FEATURING: , Olivia Hussey,

PLOT: Hapless free-thinkers are hunted for sport by a merciless regime in a dystopian future.

COMMENTS: Newsreel footage of chaotic societal collapse sets the backstory. The sanitized opulence of a knick-knack shop shows the good life. A helpless reprobate crashes onto the scene, pursued by fascist goons, to introduce the conflict. And the whaaaamming tones of the synth score let you know: this is Dystopian ’80s Country—in the bleak future year of 1995.

“Freedom is Obedience; Obedience is Work; and Work is Life”: remember that. And “the Program has been devised for your own good.” The re-education camps are bursting to full, as deviants continue to rebel against the benevolent authorities. Charles Thatcher (no relation) oversees his patch with effete tyranny, making life hard to hellish for his wards, particularly defiant manly-man Paul Anders and confused gentlewoman Chris Walters. But it’s not all bad at the camp: “promiscuity among deviants, while not encouraged, is permitted within reason.” But “Unbreakable” Anders won’t be taking his punishment lying down.

The man at the film’s helm is good, as evidenced by his snappy introduction to the world within and throughout. In the space of a few minutes he builds tension with style when the Radio Freedom DJ is surrounded, then apprehended, by the police state’s state police: a medium shot on a man with the microphone, speechifying on the abuses by the authorities, interspersed with low-height camera shots of the weapons and waistlines of the approaching enforcers, utterly dehumanizing the villains. The director fleshes out the world he has built with incidental dialogue, such as details concerning the oddly egalitarian punishment for pregnancy amongst the inmates: both responsible parties are sterilized. An odd touch that suggests this dystopia is at least gender-equitable.
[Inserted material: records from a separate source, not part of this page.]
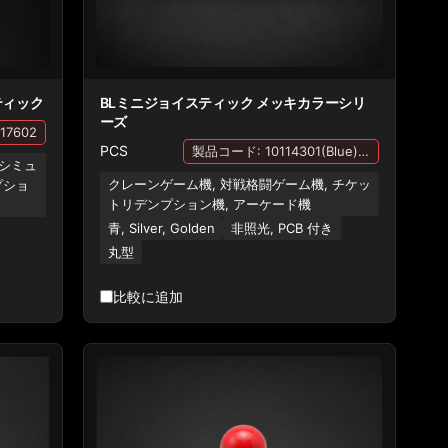
ティック
BLミニジョイスティック メッキカラーシリ
ーズ
17602
PCS
製品コード: 10114301(Blue), 10114302(Gold), 10114304(Silver)
 シミュ
クレーンゲーム機, 対戦格闘ゲーム機, チケッ
プショ
トリデンプション機, アーケード機
青, Silver, Golden
非照光, PCB 付き
丸型
比較に追加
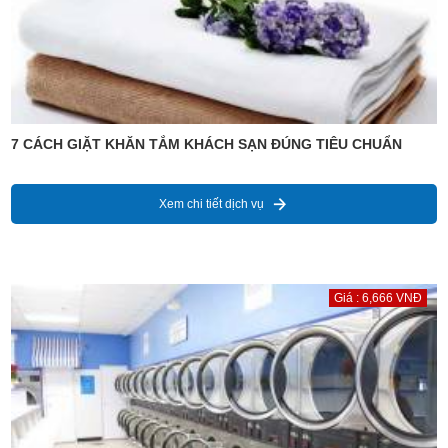
7 CÁCH GIẶT KHĂN TẮM KHÁCH SẠN ĐÚNG TIÊU CHUẨN
Xem chi tiết dịch vụ
Giá : 6,666 VNĐ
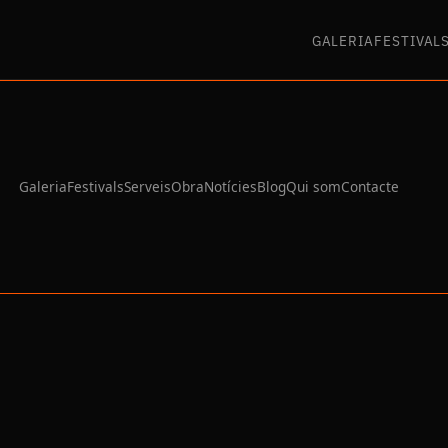
GALERIA
FESTIVAL
Galeria
Festivals
Serveis
Obra
Notícies
Blog
Qui som
Contacte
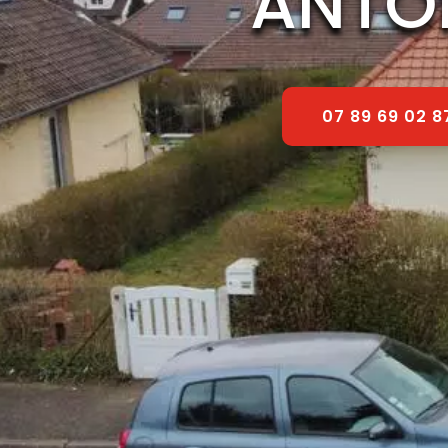
ANTO
07 89 69 02 8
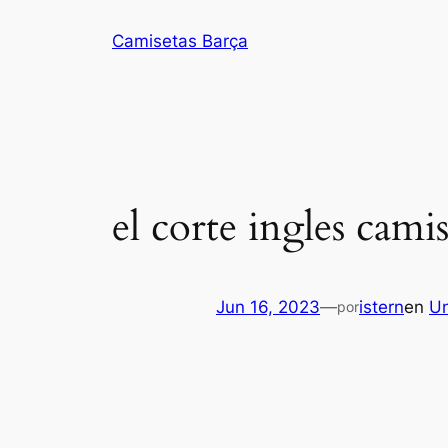
Saltar
Camisetas Barça
al
contenido
el corte ingles cami
Jun 16, 2023
—
istern
en
Un
por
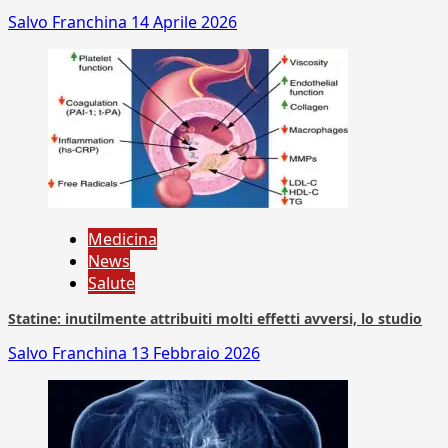
Salvo Franchina
14 Aprile 2026
Medicina
News
Salute
Statine: inutilmente attribuiti molti effetti avversi, lo studio
Salvo Franchina
13 Febbraio 2026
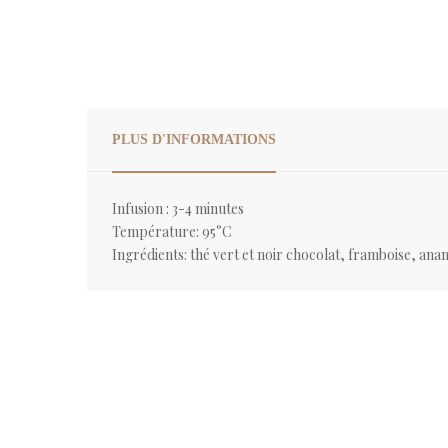
PLUS D'INFORMATIONS
Infusion : 3-4 minutes
Température: 95°C
Ingrédients: thé vert et noir chocolat, framboise, anan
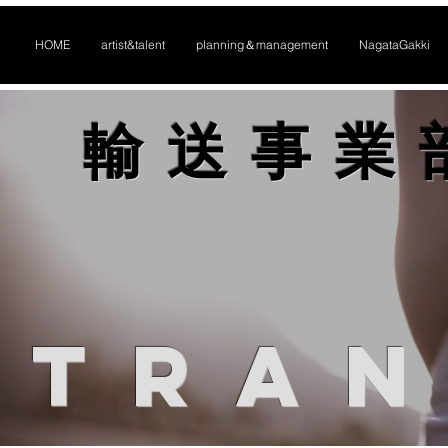
HOME
artist&talent
planning＆management
NagataGakki
​輸送事業
​TRA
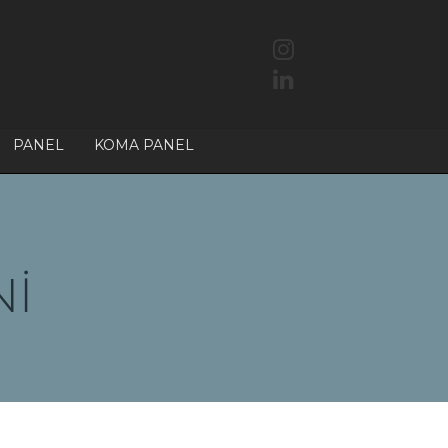
PANEL
KOMA PANEL
Nİ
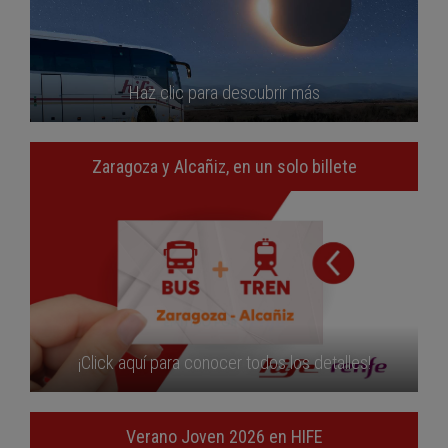
Haz clic para descubrir más
Zaragoza y Alcañiz, en un solo billete
¡Click aquí para conocer todos los detalles!
Verano Joven 2026 en HIFE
Trenchard-Smith would go on to direct the better (and odder) Dead End Drive-In (which actually uses footage from Turkey Shoot), recycling the premise to craft a far more compelling and nuanced experience. Of course, he’d also go on to direct a fair number of straight-to-video movies of highly questionable quality. (*Ahem*, Leprechaun 3 and Leprechaun 4: In Space.) Above all else, Trenchard-Smith’s career is the story of a man who can ably execute whatever project is thrown his way,  and bring it in under budget. In this case, it managed both to recoup its outlay and become something of a cult favorite. It treads a fine line: campy premise with commendable execution, alongside hammy acting interspersed with suave performances. I recommend you dig in, as this movie ain’t no turkey.

WHAT THE CRITICS SAY:

“All in all though, the movie is a lot of fun… chock full of the kind of violence that exploitation fans know and love. Inmates are impaled with arrows and then run over, guards find themselves on the receiving end of some grisly battering ram type weapons, limbs are severed, torsos explode, and an implied lesbian rape scene is thrown in just for good measure.” -Ian Jane, Rock! Shock! Pop!